Saved entries
________________________
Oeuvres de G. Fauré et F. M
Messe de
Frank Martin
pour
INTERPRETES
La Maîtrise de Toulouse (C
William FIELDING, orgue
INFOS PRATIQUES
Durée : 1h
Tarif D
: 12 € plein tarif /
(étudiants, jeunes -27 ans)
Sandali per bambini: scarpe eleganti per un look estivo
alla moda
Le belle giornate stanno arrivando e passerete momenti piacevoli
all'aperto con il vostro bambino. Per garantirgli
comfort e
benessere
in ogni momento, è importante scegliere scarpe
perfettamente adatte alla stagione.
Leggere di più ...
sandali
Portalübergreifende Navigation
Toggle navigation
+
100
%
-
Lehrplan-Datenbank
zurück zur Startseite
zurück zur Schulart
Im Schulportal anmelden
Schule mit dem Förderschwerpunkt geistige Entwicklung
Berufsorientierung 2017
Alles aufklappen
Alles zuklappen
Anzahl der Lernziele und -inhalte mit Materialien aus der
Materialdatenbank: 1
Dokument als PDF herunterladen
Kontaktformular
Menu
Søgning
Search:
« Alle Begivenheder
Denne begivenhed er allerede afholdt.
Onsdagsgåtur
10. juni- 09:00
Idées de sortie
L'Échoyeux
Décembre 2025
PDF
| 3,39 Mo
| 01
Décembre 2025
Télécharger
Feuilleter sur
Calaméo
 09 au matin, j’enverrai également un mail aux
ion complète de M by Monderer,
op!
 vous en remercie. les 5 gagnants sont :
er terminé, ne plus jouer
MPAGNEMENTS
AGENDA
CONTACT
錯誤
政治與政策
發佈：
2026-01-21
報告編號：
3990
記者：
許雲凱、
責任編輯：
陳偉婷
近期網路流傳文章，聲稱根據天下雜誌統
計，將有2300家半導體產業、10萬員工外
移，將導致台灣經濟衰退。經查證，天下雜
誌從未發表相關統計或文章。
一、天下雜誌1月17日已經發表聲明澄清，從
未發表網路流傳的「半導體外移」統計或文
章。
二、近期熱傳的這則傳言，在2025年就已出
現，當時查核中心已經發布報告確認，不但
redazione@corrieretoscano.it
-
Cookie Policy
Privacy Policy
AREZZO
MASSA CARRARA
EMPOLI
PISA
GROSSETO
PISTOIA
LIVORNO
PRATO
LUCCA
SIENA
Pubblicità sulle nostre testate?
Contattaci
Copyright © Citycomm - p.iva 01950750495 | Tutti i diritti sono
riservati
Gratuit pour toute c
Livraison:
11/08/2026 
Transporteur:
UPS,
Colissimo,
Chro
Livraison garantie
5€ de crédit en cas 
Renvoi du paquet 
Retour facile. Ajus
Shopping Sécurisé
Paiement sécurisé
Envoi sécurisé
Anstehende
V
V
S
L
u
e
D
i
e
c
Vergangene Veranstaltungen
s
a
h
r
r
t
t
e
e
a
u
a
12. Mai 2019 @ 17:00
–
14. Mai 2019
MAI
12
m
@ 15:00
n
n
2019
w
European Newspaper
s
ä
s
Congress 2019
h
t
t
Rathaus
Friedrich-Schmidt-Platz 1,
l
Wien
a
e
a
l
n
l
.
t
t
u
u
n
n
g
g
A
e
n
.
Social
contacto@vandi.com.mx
________________________
What is needed here is an exact copy of every record.

Oeuvres de G. Fauré et F. M
Messe de
Frank Martin
pour
INTERPRETES
La Maîtrise de Toulouse (C
William FIELDING, orgue
INFOS PRATIQUES
Durée : 1h
Tarif D
: 12 € plein tarif /
(étudiants, jeunes -27 ans)
Sandali per bambini: scarpe eleganti per un look estivo
alla moda
Le belle giornate stanno arrivando e passerete momenti piacevoli
all'aperto con il vostro bambino. Per garantirgli
comfort e
benessere
in ogni momento, è importante scegliere scarpe
perfettamente adatte alla stagione.
Leggere di più ...
sandali
Portalübergreifende Navigation
Toggle navigation
+
100
%
-
Lehrplan-Datenbank
zurück zur Startseite
zurück zur Schulart
Im Schulportal anmelden
Schule mit dem Förderschwerpunkt geistige Entwicklung
Berufsorientierung 2017
Alles aufklappen
Alles zuklappen
Anzahl der Lernziele und -inhalte mit Materialien aus der
Materialdatenbank: 1
Dokument als PDF herunterladen
Kontaktformular
Menu
Søgning
Search:
« Alle Begivenheder
Denne begivenhed er allerede afholdt.
Onsdagsgåtur
10. juni- 09:00
Idées de sortie
L'Échoyeux
Décembre 2025
PDF
| 3,39 Mo
| 01
Décembre 2025
Télécharger
Feuilleter sur
Calaméo
 09 au matin, j’enverrai également un mail aux
ion complète de M by Monderer,
op!
 vous en remercie. les 5 gagnants sont :
er terminé, ne plus jouer
MPAGNEMENTS
AGENDA
CONTACT
錯誤
政治與政策
發佈：
2026-01-21
報告編號：
3990
記者：
許雲凱、
責任編輯：
陳偉婷
近期網路流傳文章，聲稱根據天下雜誌統
計，將有2300家半導體產業、10萬員工外
移，將導致台灣經濟衰退。經查證，天下雜
誌從未發表相關統計或文章。
一、天下雜誌1月17日已經發表聲明澄清，從
未發表網路流傳的「半導體外移」統計或文
章。
二、近期熱傳的這則傳言，在2025年就已出
現，當時查核中心已經發布報告確認，不但
redazione@corrieretoscano.it
-
Cookie Policy
Privacy Policy
AREZZO
MASSA CARRARA
EMPOLI
PISA
GROSSETO
PISTOIA
LIVORNO
PRATO
LUCCA
SIENA
Pubblicità sulle nostre testate?
Contattaci
Copyright © Citycomm - p.iva 01950750495 | Tutti i diritti sono
riservati
Gratuit pour toute c
Livraison:
11/08/2026 
Transporteur:
UPS,
Colissimo,
Chro
Livraison garantie
5€ de crédit en cas 
Renvoi du paquet 
Retour facile. Ajus
Shopping Sécurisé
Paiement sécurisé
Envoi sécurisé
Anstehende
V
V
S
L
u
e
D
i
e
c
Vergangene Veranstaltungen
s
a
h
r
r
t
t
e
e
a
u
a
12. Mai 2019 @ 17:00
–
14. Mai 2019
MAI
12
m
@ 15:00
n
n
2019
w
European Newspaper
s
ä
s
Congress 2019
h
t
t
Rathaus
Friedrich-Schmidt-Platz 1,
l
Wien
a
e
a
l
n
l
.
t
t
u
u
n
n
g
g
A
e
n
.
Social
contacto@vandi.com.mx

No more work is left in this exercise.